Over a nearly 20 year swim career I experienced a variety of swim coaches. Some great, some good, and a couple fairly so-so. They taught me a variety of hugely important lessons, from how to set goals to learning to focus on the process.

Those great coaches and the lessons they bring stick with you, and also highlight the things the not-so-awesome coaches were doing.

Here are five fixable mistakes that coaches make when it comes to developing better swimmers:

The newspaper coach.

There really isn’t much to say about this particular swim coach. Instead of watching and instructing they are more likely to be seen reading a newspaper (the modern equivalent would be using a cell phone) while swimmers perform mindlessly long repeats in the water.

Given that swimmers have only a couple hours in the water to refine their technique and develop better fundamentals that time should be spent being instructed.

Perhaps most critically, this type of disinterest, whether intentional or not, sets the tone for the group and team and filters downwards through the athletes and assistant coaches. If the coach doesn’t really care, then the swimmers are less apt to give a chlorinated woop-woop about their training as well.

Not communicating purpose.

“Just because,” isn’t an efficient motivator. Athletes want to feel engaged, they hunger to be part of the process.

When athletes understand the guiding principles behind a ridiculously hard set they are more likely to take ownership of it.

“To develop a stronger finishing kick,” or “To close your race like a boss,” or “This set is designed to help you demoralize the competition on the third 50 of your 200,” provides not only an understanding for the physiological benefits behind the prescribed sets, but it also creates a very clear and distinct benefit that the swimmer can use to stay focused and motivated during the set.

When swimmers understand and have purpose they are more likely to be engaged with those big workouts.

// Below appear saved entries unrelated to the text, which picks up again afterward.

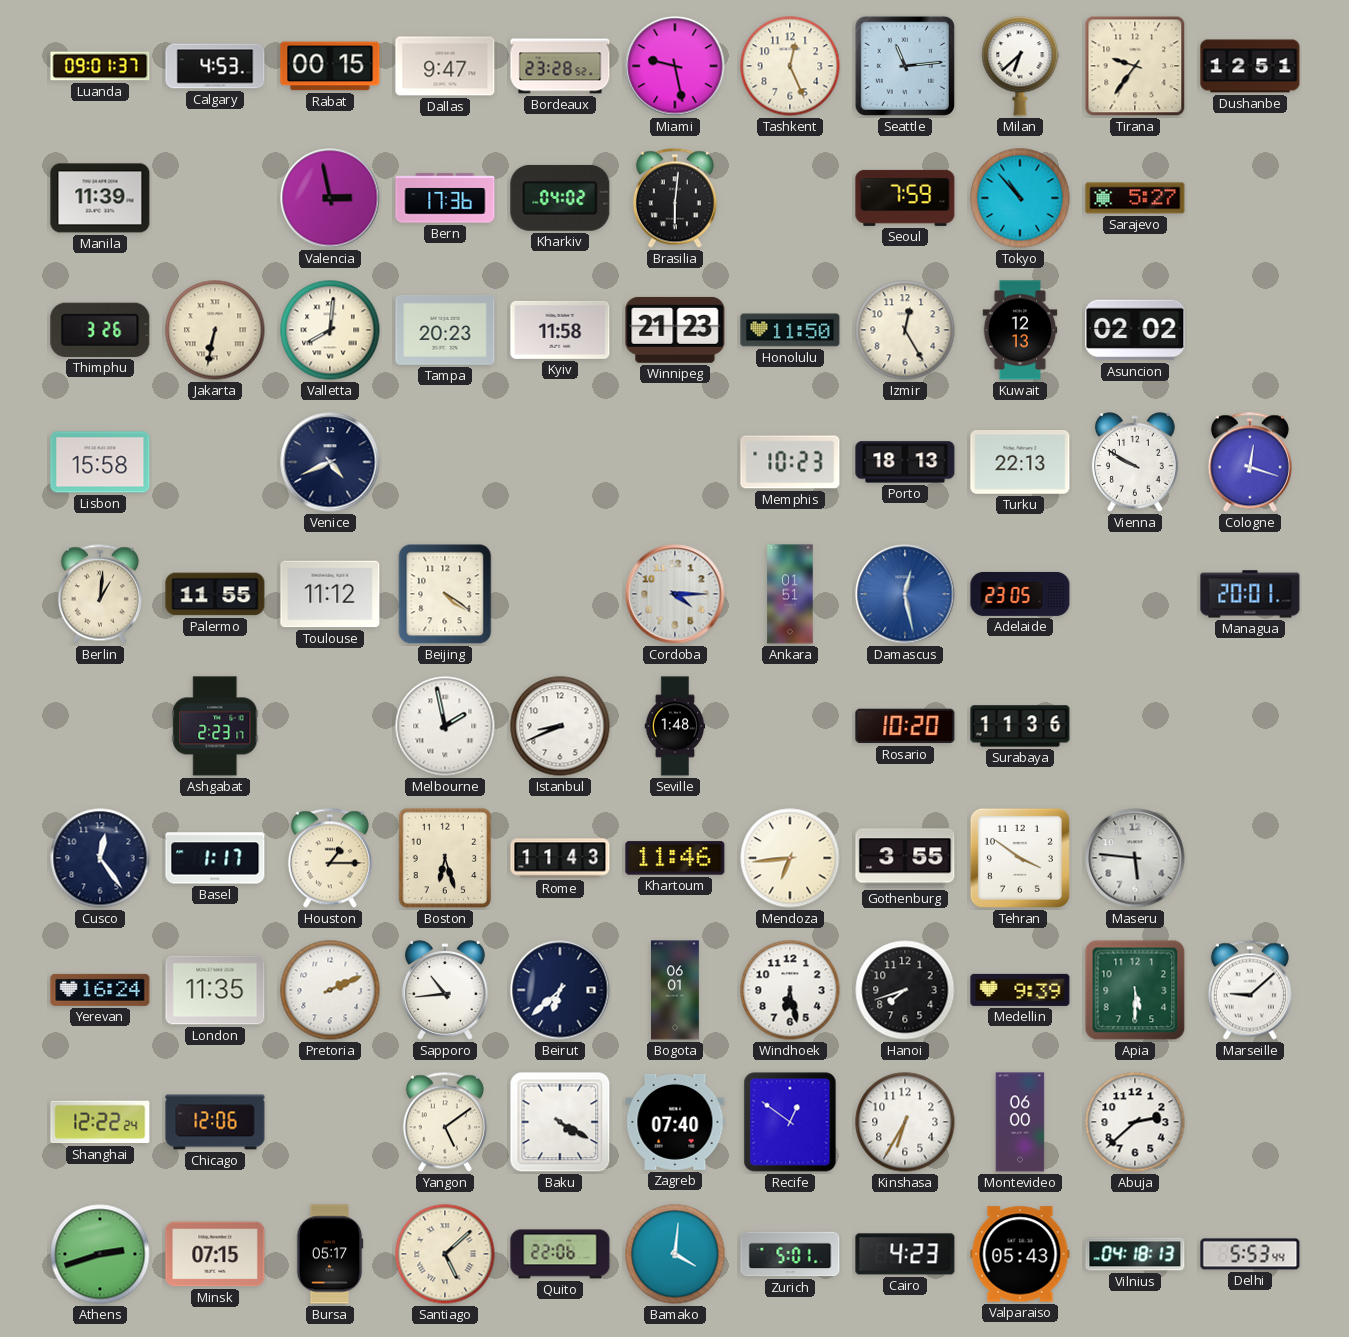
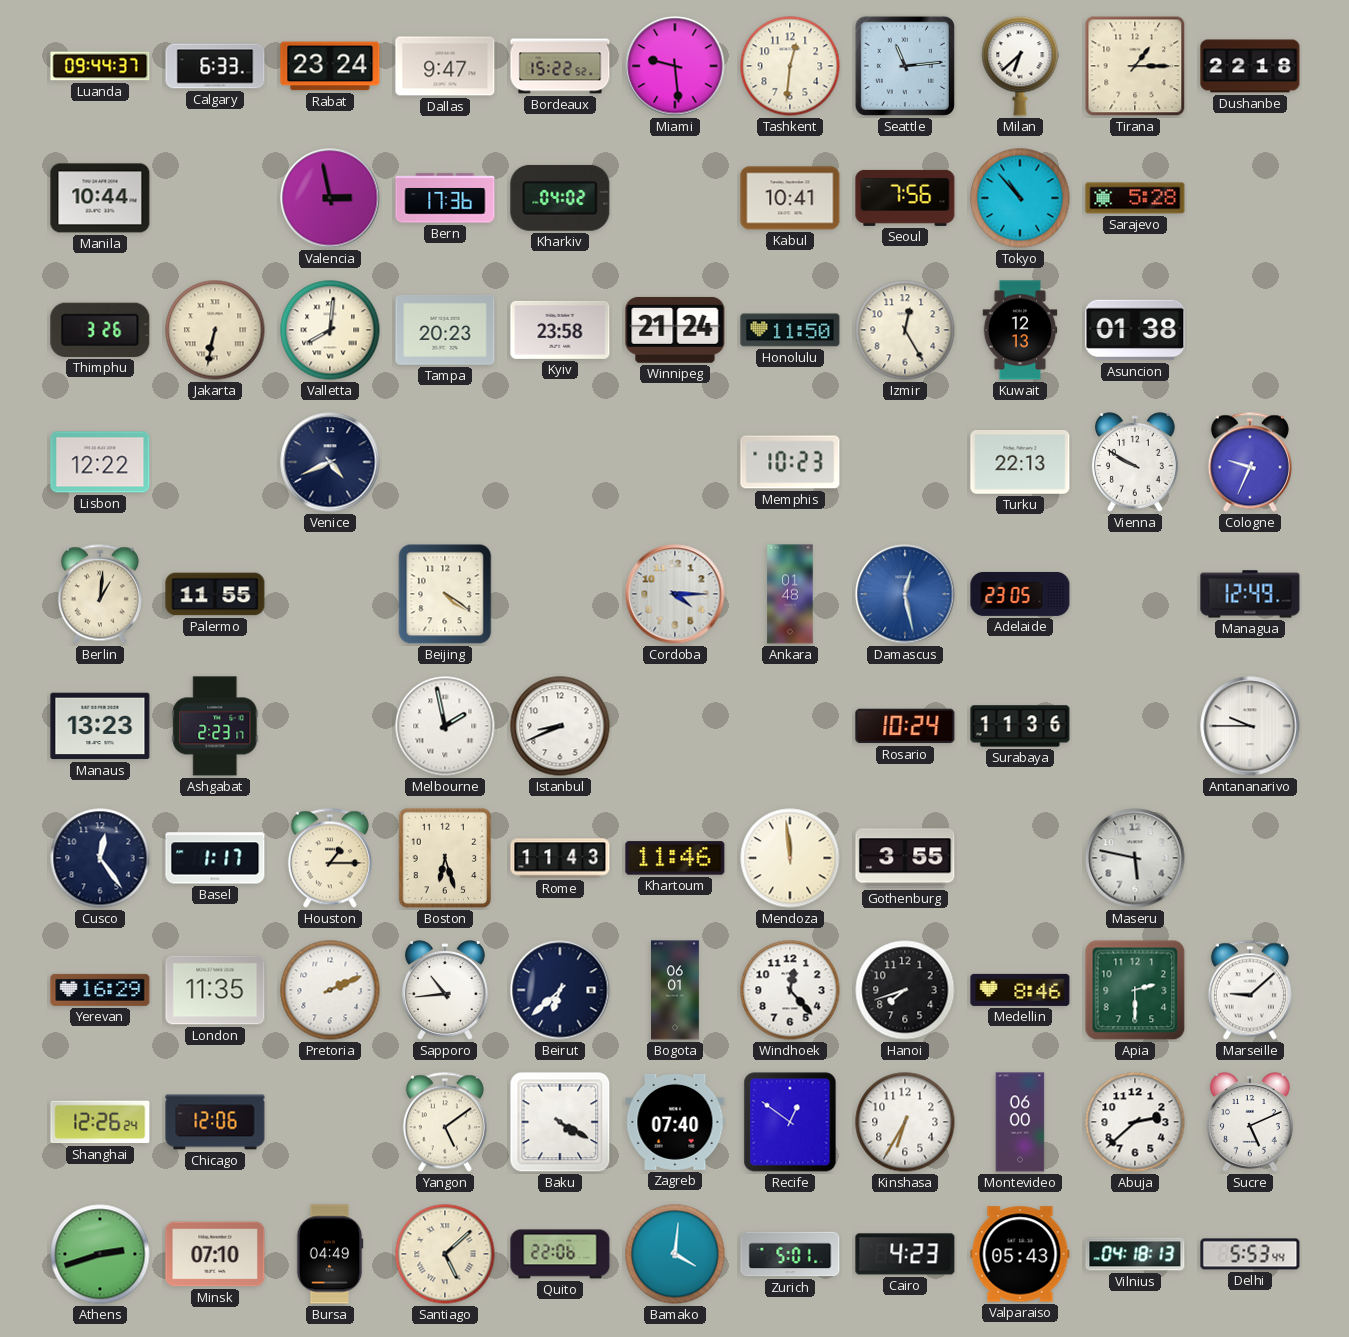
Luanda: 09:01 -> 09:44
Calgary: 4:53 -> 6:33
Rabat: 00:15 -> 23:24
Bordeaux: 23:28 -> 15:22
Miami: 9:28 -> 9:29
Tashkent: 12:26 -> 12:31
Tirana: 9:36 -> 1:15
Dushanbe: 12:51 -> 22:18
Manila: 11:39 -> 10:44
Brasilia: 6:01 -> none
Kabul: none -> 10:41
Seoul: 7:59 -> 7:56
Sarajevo: 5:27 -> 5:28
Kyiv: 11:58 -> 23:58
Winnipeg: 21:23 -> 21:24
Asuncion: 02:02 -> 01:38
Lisbon: 15:58 -> 12:22
Porto: 18:13 -> none
Cologne: 12:18 -> 9:34
Toulouse: 11:12 -> none
Ankara: 01:51 -> 01:48
Managua: 20:01 -> 12:49
Manaus: none -> 13:23
Seville: 1:48 -> none
Rosario: 10:20 -> 10:24
Antananarivo: none -> 9:45
Mendoza: 6:44 -> 11:59
Tehran: 3:51 -> none
Maseru: 5:46 -> 5:47
Yerevan: 16:24 -> 16:29
Windhoek: 6:28 -> 12:23
Medellin: 9:39 -> 8:46
Apia: 5:30 -> 2:30
Shanghai: 12:22 -> 12:26
Sucre: none -> 5:11
Minsk: 07:15 -> 07:10
Bursa: 05:17 -> 04:49
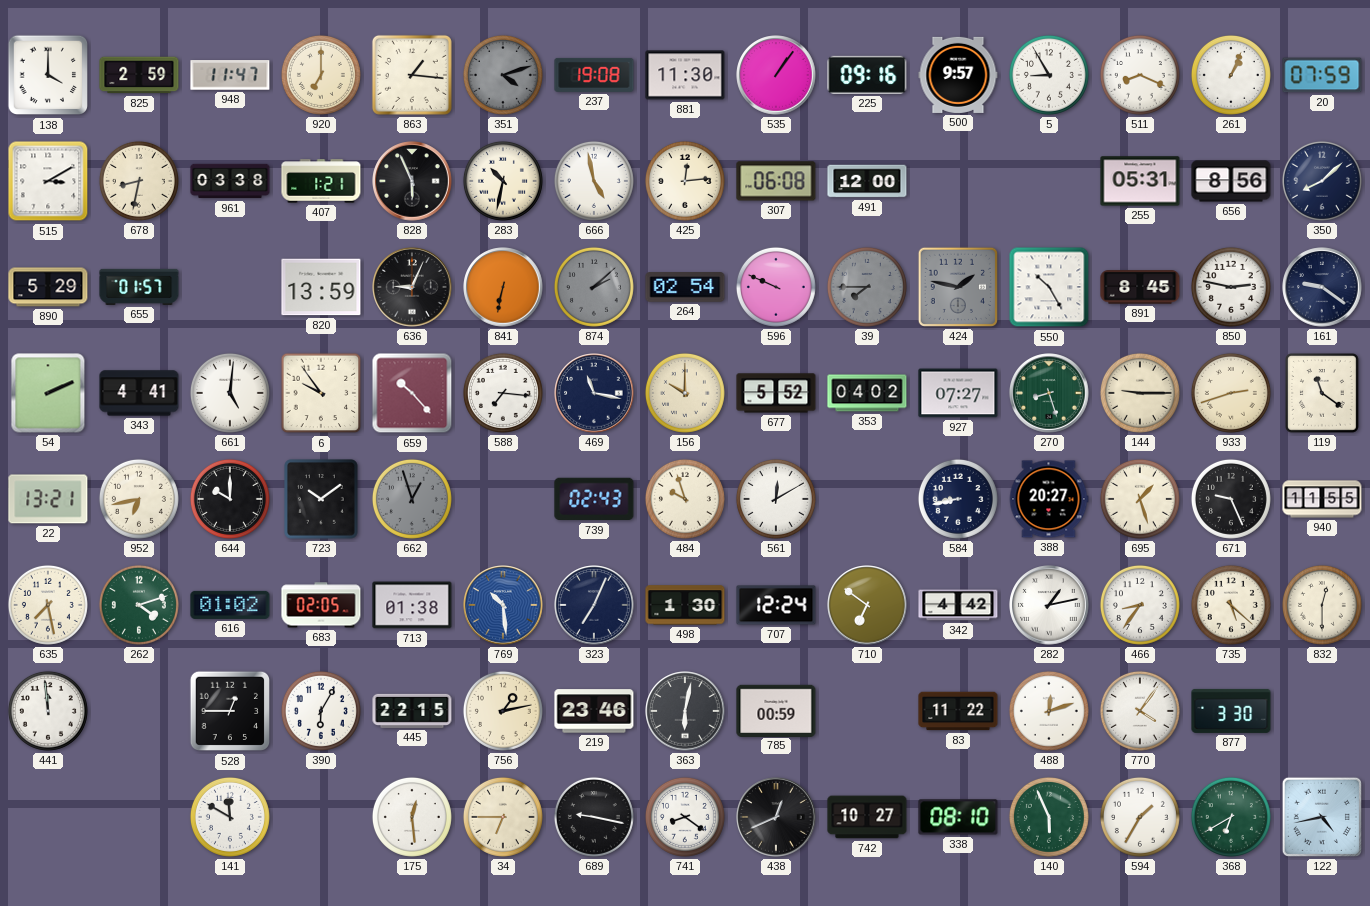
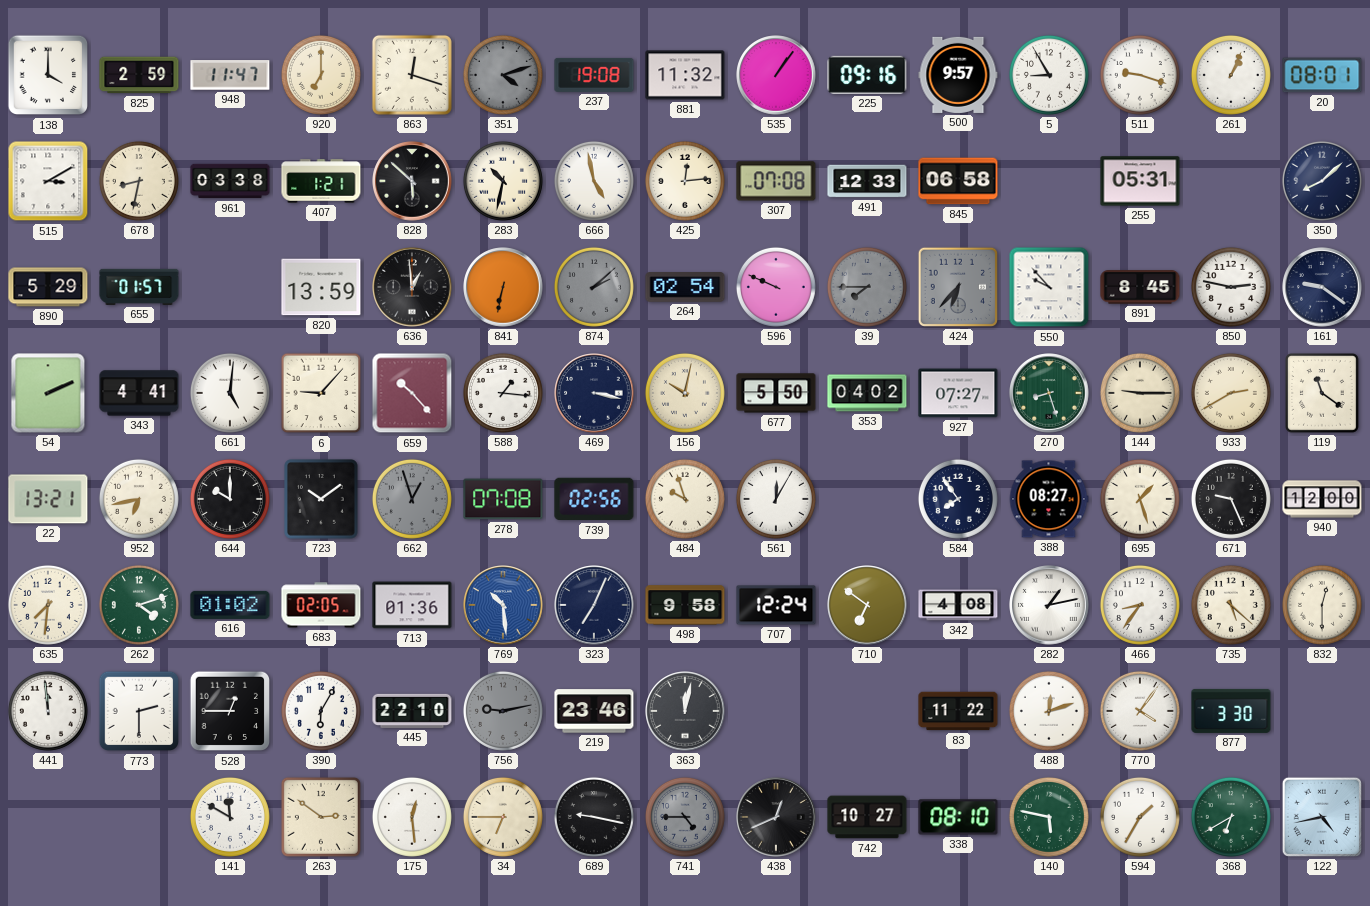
863: 1:16 -> 12:18
881: 11:30 -> 11:32
511: 8:19 -> 9:18
20: 07:59 -> 08:01
828: 5:56 -> 5:52
307: 06:08 -> 07:08
491: 12:00 -> 12:33
845: none -> 06:58
656: 8:56 -> none
636: 9:04 -> 12:59
424: 1:47 -> 6:37
550: 10:25 -> 9:53
6: 9:54 -> 9:07
588: 7:16 -> 1:16
469: 11:17 -> 3:17
156: 10:00 -> 10:02
677: 5:52 -> 5:50
933: 2:42 -> 2:40
278: none -> 07:08
739: 02:43 -> 02:56
561: 12:10 -> 12:05
584: 8:43 -> 7:54
388: 20:27 -> 08:27
940: 11:55 -> 12:00
635: 7:28 -> 7:31
713: 01:38 -> 01:36
498: 1:30 -> 9:58
342: 4:42 -> 4:08
773: none -> 2:30
445: 22:15 -> 22:10
756: 1:13 -> 9:13
756 dial: cream -> grey
363: 6:02 -> 12:02
785: 00:59 -> none
263: none -> 2:51
741: 8:21 -> 4:45
741 dial: white -> grey
140: 5:56 -> 5:47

Simple as that.

5 Fixable Mistakes Coaches Make With Their Swimmers

The blanket approach.

Swimmers are not born equal. What motivates one athlete won’t motivate the next. Training that works for one swimmer doesn’t produce the same results as it would for another.

This is where coaching becomes more art than science; learning to adapt to the needs of individual athletes is hard. It requires creativity and individualized processes for various athletes.

French sprinter Florent Manaudou’s coach, Romain Bernier, notes as one of his greatest influences time spent swimming at Auburn where the program was tailored to the individual, and not the other way around.

Treating all swimmers with the same training protocol—whether they are sprinters or distance swimmers—only insures that the specialty swimmers are more likely to bounce out of the program, or worse, fall out of the sport altogether.

Being overly focused on the results.

Gold medals, records and the glory that comes with it are all great and lovely. But swimming is about so much more than that.

It’s about learning valuable interpersonal skills. Providing a platform for young people to learn how to set goals and plan to achieve them. And just as importantly as learning how to win, also learning how to lose as well.

Great coaches know that it’s not so much about the results as it is developingswimmers who understand the value of the process. Who get that it’s about showing up and working hard each day.

The “refuses to adapt” coach.

Fads come and go in training. There are surely going to be things swimmers and swim coaches are doing now that will be looked upon with ridicule in a few decades. It’s simply part of the evolving nature of training as we learn more about physiology and athlete psychology.

But then you have the coach who doesn’t believe in the basic pillars of performance.

As an age grouper I had one particular coach for one season who didn’t believe in tapering. Seriously. In the days leading up to our biggest meets of the year we’d be still be crushing 8,000m workouts.

As you can guess, that year I hardly improved while other swimmers my age were dropping time left, right and center. The attrition rate from the program was unbelievable as swimmers, frustrated with not seeing progress, inevitably lost interest in the sport.